Cannot run "openstack server list" with instance stuck in scheduling state

Bug #1775934 reported by Jim Rollenhagen
8
This bug affects 1 person
Affects Status Importance Assigned to Milestone
OpenStack Compute (nova)
Fix Released
Low
Matt Riedemann
Pike
New
Undecided
Unassigned
Queens
In Progress
Undecided
melanie witt
Rocky
In Progress
Undecided
melanie witt
Stein
Fix Released
Undecided
melanie witt
Train
Fix Released
Undecided
melanie witt

Bug Description

Seeing this in Ocata at 125dd1f30fdaf50182256c56808a5199856383c7.

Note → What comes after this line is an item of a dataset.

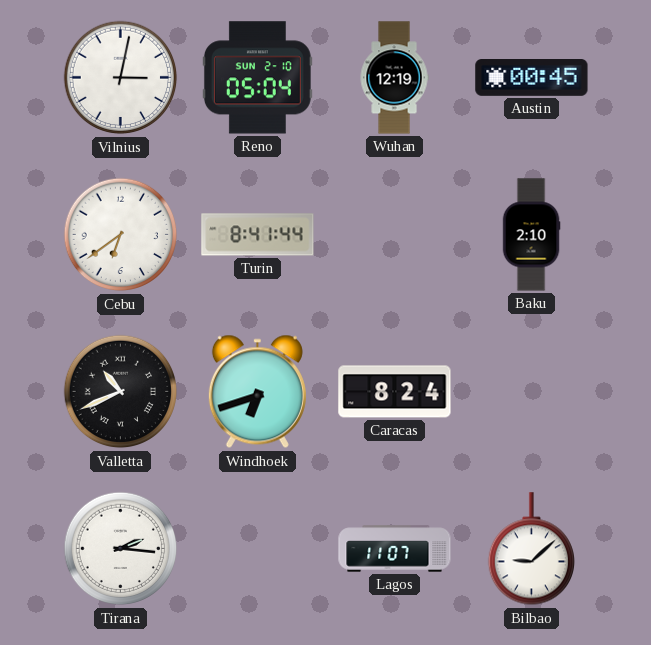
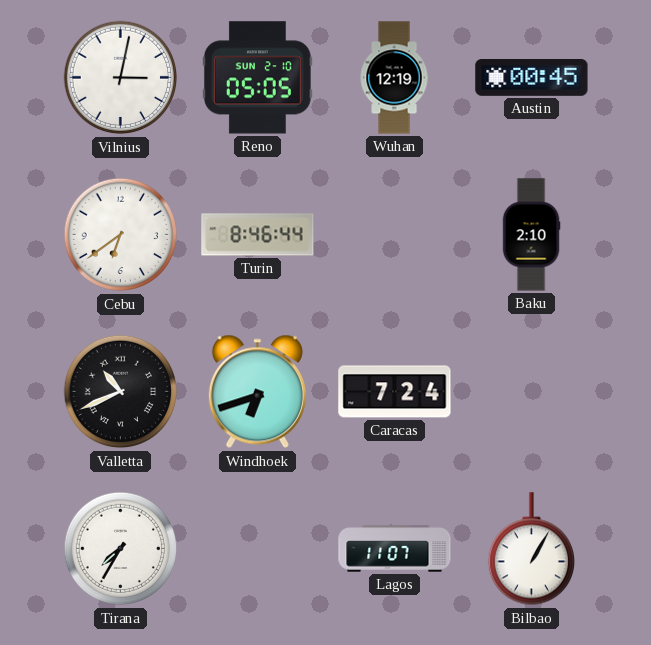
Reno: 05:04 -> 05:05
Turin: 8:41 -> 8:46
Caracas: 8:24 -> 7:24
Tirana: 2:16 -> 7:35
Bilbao: 9:08 -> 1:05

Running `openstack server list --project 9c28d07207a54c78848fd7b4f85779d5` results in a 500 error:

RESP BODY: {"computeFault": {"message": "Unexpected API Error. Please report this at http://bugs.launchpad.net/nova/ and attach the Nova API log if possible.\n<class 'nova.exception.InstanceNotFound'>", "code": 500}}

Traceback in nova-api: http://paste.openstack.org/show/6YrSmjMSo0lIxyFjbPIz/

some data on the instance: http://paste.openstack.org/show/6PSa35HvdxZCQnVQ2sQU/

Looks like lazy-loading the flavor is failing because it's looking in the wrong database.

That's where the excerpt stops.